What you have to do:
Filter the lines below, keeping each one that holds "voor".

Top of Data to process

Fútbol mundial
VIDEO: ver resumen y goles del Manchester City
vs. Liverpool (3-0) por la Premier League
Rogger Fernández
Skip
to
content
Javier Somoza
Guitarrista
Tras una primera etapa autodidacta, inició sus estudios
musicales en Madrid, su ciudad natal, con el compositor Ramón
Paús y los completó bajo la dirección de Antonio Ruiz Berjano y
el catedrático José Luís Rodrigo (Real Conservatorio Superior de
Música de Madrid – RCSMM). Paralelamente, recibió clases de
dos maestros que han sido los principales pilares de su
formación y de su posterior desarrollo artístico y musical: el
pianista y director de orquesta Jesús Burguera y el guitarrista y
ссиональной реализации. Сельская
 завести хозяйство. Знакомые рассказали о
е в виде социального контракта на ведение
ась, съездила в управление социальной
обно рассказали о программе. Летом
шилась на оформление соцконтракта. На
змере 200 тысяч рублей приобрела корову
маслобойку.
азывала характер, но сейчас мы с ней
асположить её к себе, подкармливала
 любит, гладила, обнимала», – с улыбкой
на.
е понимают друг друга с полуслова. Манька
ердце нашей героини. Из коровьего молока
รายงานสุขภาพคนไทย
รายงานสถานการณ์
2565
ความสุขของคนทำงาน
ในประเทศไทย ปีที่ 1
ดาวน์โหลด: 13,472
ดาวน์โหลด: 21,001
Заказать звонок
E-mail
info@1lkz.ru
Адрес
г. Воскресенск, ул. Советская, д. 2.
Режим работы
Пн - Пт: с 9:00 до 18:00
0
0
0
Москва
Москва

Bottom of Data to process
Top of Data to process

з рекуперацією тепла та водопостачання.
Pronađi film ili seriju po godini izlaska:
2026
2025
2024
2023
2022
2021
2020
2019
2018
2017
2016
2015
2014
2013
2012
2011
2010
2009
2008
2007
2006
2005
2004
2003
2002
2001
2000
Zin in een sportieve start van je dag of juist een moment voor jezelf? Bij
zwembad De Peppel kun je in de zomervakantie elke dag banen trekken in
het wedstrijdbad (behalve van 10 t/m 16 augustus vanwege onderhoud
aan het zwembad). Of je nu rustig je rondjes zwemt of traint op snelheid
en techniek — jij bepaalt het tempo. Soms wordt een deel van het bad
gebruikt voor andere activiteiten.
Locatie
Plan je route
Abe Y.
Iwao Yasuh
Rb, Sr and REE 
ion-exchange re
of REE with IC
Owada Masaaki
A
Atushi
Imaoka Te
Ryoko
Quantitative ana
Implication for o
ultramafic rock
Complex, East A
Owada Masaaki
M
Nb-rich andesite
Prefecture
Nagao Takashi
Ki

Bottom of Data to process

Result of the task:
Zin in een sportieve start van je dag of juist een moment voor jezelf? Bij
gebruikt voor andere activiteiten.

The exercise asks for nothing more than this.